Description of the task :: Given the entries that follow, write out exactly the lines starting at the one containing "Alle Jordan Sneaker" and ending at the one containing "einen neuen Look", both ends included, and only those.

Data records ::
━━━━━━━━━━━━━━━━

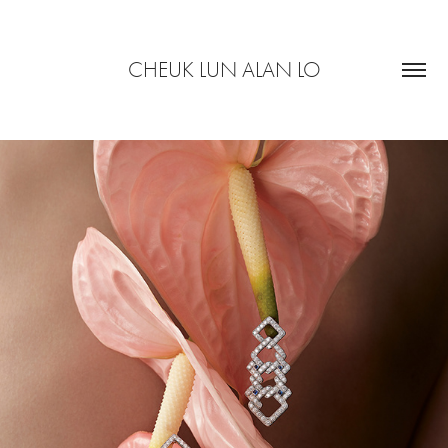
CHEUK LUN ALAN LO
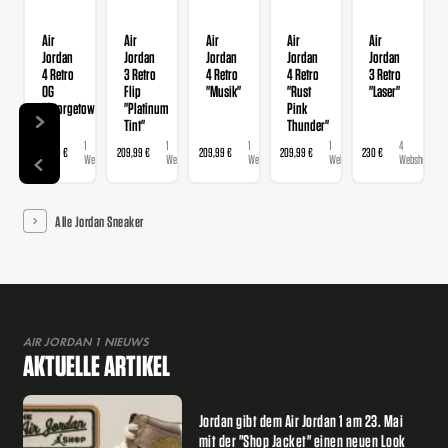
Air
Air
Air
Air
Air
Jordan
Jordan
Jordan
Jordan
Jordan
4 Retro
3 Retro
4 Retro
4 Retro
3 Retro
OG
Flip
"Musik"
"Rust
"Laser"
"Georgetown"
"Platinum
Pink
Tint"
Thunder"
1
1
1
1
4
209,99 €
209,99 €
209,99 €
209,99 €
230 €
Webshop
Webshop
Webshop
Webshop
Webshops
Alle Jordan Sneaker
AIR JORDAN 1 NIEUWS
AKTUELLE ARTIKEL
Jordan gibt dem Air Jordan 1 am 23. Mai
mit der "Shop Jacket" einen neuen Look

━━━━━━━━━━━━━━━━

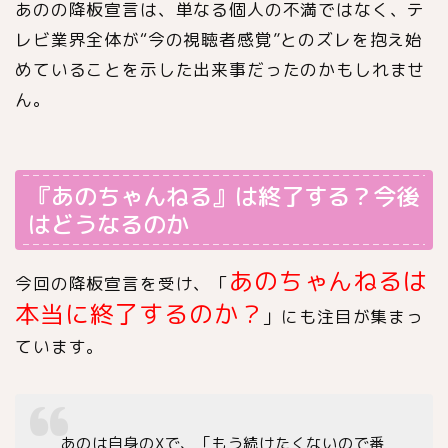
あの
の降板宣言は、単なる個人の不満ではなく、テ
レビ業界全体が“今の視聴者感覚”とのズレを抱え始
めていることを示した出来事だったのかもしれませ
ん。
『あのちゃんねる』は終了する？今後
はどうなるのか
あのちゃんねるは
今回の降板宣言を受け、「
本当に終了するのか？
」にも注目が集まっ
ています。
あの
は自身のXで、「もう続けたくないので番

━━━━━━━━━━━━━━━━

Problem solution ::
Alle Jordan Sneaker
AIR JORDAN 1 NIEUWS
AKTUELLE ARTIKEL
Jordan gibt dem Air Jordan 1 am 23. Mai
mit der "Shop Jacket" einen neuen Look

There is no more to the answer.